Microsemi Changes Strategy on Units
Reversing its previous acquisition strategy, Microsemi Corp. said Wednesday that it will sell, consolidate or reorganize several operations unrelated to the company’s core semiconductor business.
The Santa Ana firm said the move is a bid to “refocus” its growth by divesting non-chip operations while seeking acquisitions in the semiconductor field. The operations targeted for sale or reorganization could represent more than 20% of the firm’s fiscal 1988 revenue of $83.7 million, said David R. Sonksen, vice president of finance.
Sonksen declined to specify which businesses will be sold or consolidated with other operations.

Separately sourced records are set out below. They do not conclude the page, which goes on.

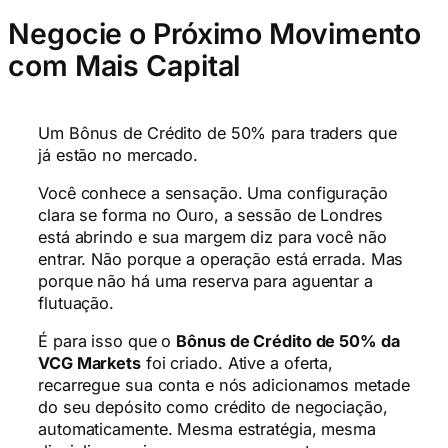
Negocie o Próximo Movimento
com Mais Capital
Um Bônus de Crédito de 50% para traders que
já estão no mercado.
Você conhece a sensação. Uma configuração
clara se forma no Ouro, a sessão de Londres
está abrindo e sua margem diz para você não
entrar. Não porque a operação está errada. Mas
porque não há uma reserva para aguentar a
flutuação.
É para isso que o
Bônus de Crédito de 50% da
VCG Markets
foi criado. Ative a oferta,
recarregue sua conta e nós adicionamos metade
do seu depósito como crédito de negociação,
automaticamente. Mesma estratégia, mesma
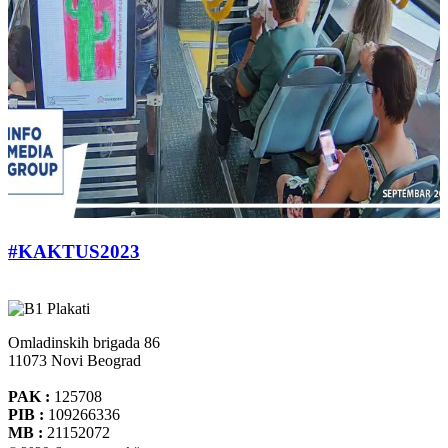
#KAKTUS2023
Omladinskih brigada 86
11073 Novi Beograd
PAK :
125708
PIB :
109266336
MB :
21152072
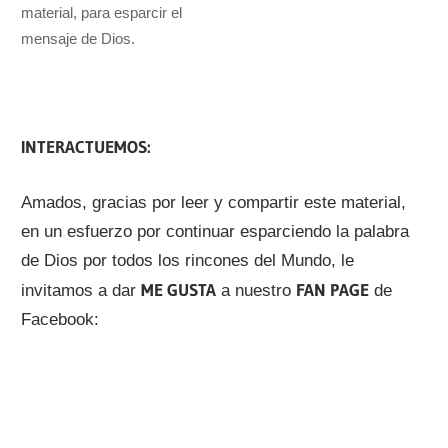
material, para esparcir el
mensaje de Dios.
INTERACTUEMOS:
Amados, gracias por leer y compartir este material,
en un esfuerzo por continuar esparciendo la palabra
de Dios por todos los rincones del Mundo, le
ME GUSTA
FAN PAGE
invitamos a dar
a nuestro
de
Facebook:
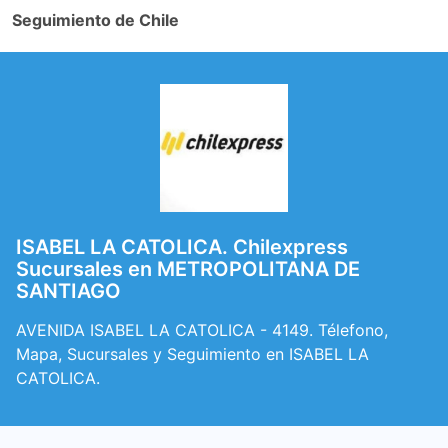
Seguimiento de Chile
ISABEL LA CATOLICA. Chilexpress
Sucursales en METROPOLITANA DE
SANTIAGO
AVENIDA ISABEL LA CATOLICA - 4149. Télefono,
Mapa, Sucursales y Seguimiento en ISABEL LA
CATOLICA.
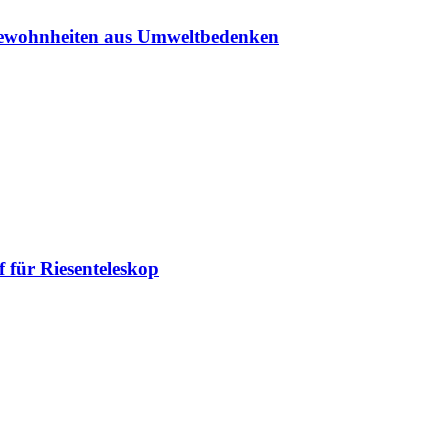
sgewohnheiten aus Umweltbedenken
 für Riesenteleskop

“We have been looking for buyers,” he said. “These businesses don’t meet our profit objectives.”
In recent years, Microsemi has tried to expand by acquiring technology businesses that complemented its core business of selling custom semiconductors for use in defense, aerospace, communications and medical applications.
Several of the operations were losing money when Microsemi bought them and have not become profitable as quickly as the company had hoped.
Microsemi said its plan is meant to stress its core business, “which has historically provided steady growth and strong predictable profits.”
For the six months ended April 2, Microsemi’s revenue rose 45%, to $51.9 million, while earnings were up 70%, to $1.7 million.